Macedonia: Church Enrages Albanians

Church tributes for controversial interior ministry unit prompts Albanian militants to threaten renewed violence.

Macedonia: Church Enrages Albanians

Church tributes for controversial interior ministry unit prompts Albanian militants to threaten renewed violence.

Fears are growing of renewed ethnic conflict in Macedonia after the prime minister stoked tensions by appearing at a controversial ceremony, where the church bestowed medals on suspected paramilitaries.

Ljupco Georgievski took part in a ceremony on January 9 at a police base north of Skopje, where the Macedonian Orthodox Church leader presented medallions of Christ to the special police forces.

"Macedonia is a holy country but also a country of heroes. Prepare to protect Macedonia," said Archbishop Stefan, who shares Georgievski's nationalist convictions.

Among those receiving medallions were members of the interior ministry's rapid reaction unit, known as the Lions, whom many international observers and some Macedonians see as paramilitaries.

The Lions' commander, Goran Trajkov, was promoted at the ceremony to the rank of major general, in spite of the fact that he was sacked as personal bodyguard of President Boris Trajkovski for misconduct in last year's pre-election campaign.

The Albanian National Army, ANA, a secretive successor organisation to the now disbanded National Liberation Army, NLA, responded to the church ceremony by threatening a renewal of hostilities.

"The blessing of paramilitary units by the head of the Macedonian Orthodox Church and the buying of new arms from Ukraine, Russia and Croatia forced us to respond," the ANA communiqué said.

The group warned of a "possible offensive" against the "the repressive Slav Macedonian apparatus against the Albanians". Little is known about the leadership or strength of the organisation.

The ceremony undermined attempts by moderate groups to ease ethnic tension. At Aracinovo, a village 10 km east of Skopje, which saw heavy fighting between the security forces and Albanian rebels last year, activists from the NGO Centre for Inter-ethnic Tolerance have been encouraging reconciliation among young Macedonians and Albanians.

"We assemble young people from Aracinovo and urge them to tell each other directly, face to face, what they think and feel," said Dusko Minovski, a coordinator of the centre, describing their programme in the village, which most Macedonians abandoned last year

Mayor Reshat Ferati, an Albanian, backs the move. "Cohabitation between the two ethnic groups will exist even though some claim it is impossible," he said.

Albanian political leaders and some Macedonian opposition parties condemned the presentation of medals to police.

"This is another step towards the division of state organs on a religious and national basis," said Naser Ziberi, of the Albanian Party for Democratic Prosperity, PDP, one of two largest Albanian parties in parliament.

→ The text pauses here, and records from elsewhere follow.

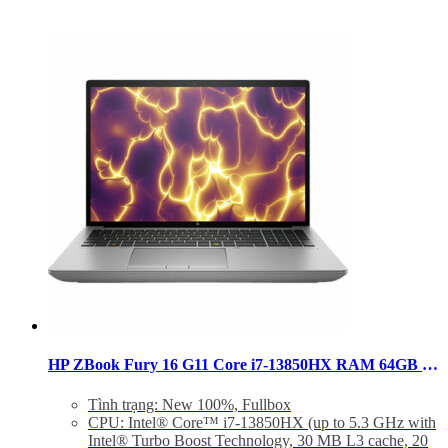
HP ZBook Fury 16 G11 Core i7-13850HX RAM 64GB SSD 1TB RTX 1000 Ada Windows 11 Pro
Tình trạng: New 100%, Fullbox
CPU: Intel® Core™ i7-13850HX (up to 5.3 GHz with
Intel® Turbo Boost Technology, 30 MB L3 cache, 20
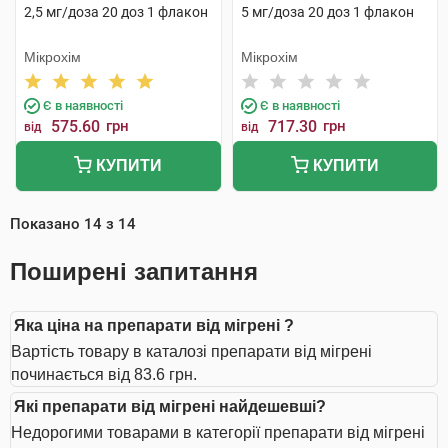
2,5 мг/доза 20 доз 1 флакон
5 мг/доза 20 доз 1 флакон
Мікрохім
Мікрохім
Є в наявності
Є в наявності
575.60
грн
717.30
грн
від
від
КУПИТИ
КУПИТИ
Показано
14
з
14
Поширені запитання
Яка ціна на препарати від мігрені ?
Вартість товару в каталозі препарати від мігрені
починається від 83.6 грн.
Які препарати від мігрені найдешевші?
Недорогими товарами в категорії препарати від мігрені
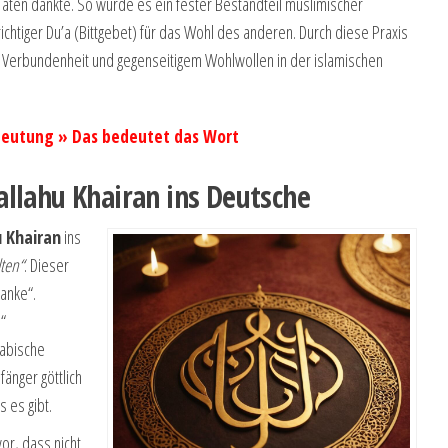
e Taten dankte. So wurde es ein fester Bestandteil muslimischer
htiger Du’a (Bittgebet) für das Wohl des anderen. Durch diese Praxis
, Verbundenheit und gegenseitigem Wohlwollen in der islamischen
eutung » Das bedeutet das Wort
allahu Khairan ins Deutsche
u Khairan
ins
lten“
. Dieser
Danke“.
“
rabische
änger göttlich
 es gibt.
r, dass nicht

Fatmir Etemi, of the Democratic Party of Albanians, said if priests could bless Christian policemen, Islamic clergy had an equal right to bless Muslim policemen.

The opposition Social Democrats were also critical. Georgi Spasov, the party secretary-general, accused Georgievski and the interior minister, Ljube Boskovski, another hardliner, of subverting international obligations to build a multi-ethnic society.

Meto Jovanovski, of the human rights watchdog the Macedonian Helsinki Committee, said it was unclear whether the Lions were even a legal body. "It is obviously in opposition to the spirit of the Ohrid Agreement," he said, referring to last August's internationally-brokered peace deal, aimed at ending the ethnic conflict.

Jovanovski claimed Boskovski's pledge to supply the group with heavy weaponry revealed its paramilitary character.

Georgievski may have taken part in the presentation ceremony out of a conviction that a fresh wave of fighting is inevitable. Speaking on state television just before New Year, he said, "The renewal of the conflict is possible after the snow melts."

Such statements do nothing to help the country's moderate president in his efforts to consolidate the peace plan. The terms involve a reformed, ethnically-mixed police force gaining control over rebel-held areas, the disarmament of militants and changes in the constitution to satisfy the Albanian minority.

None of these changes are yet complete, which is why the prime minister's actions risk undermining the whole business of re-establishing trust in Macedonia's ethnically-mixed communities.

Vladimir Jovanovski is a journalist at the Skopje magazine Forum.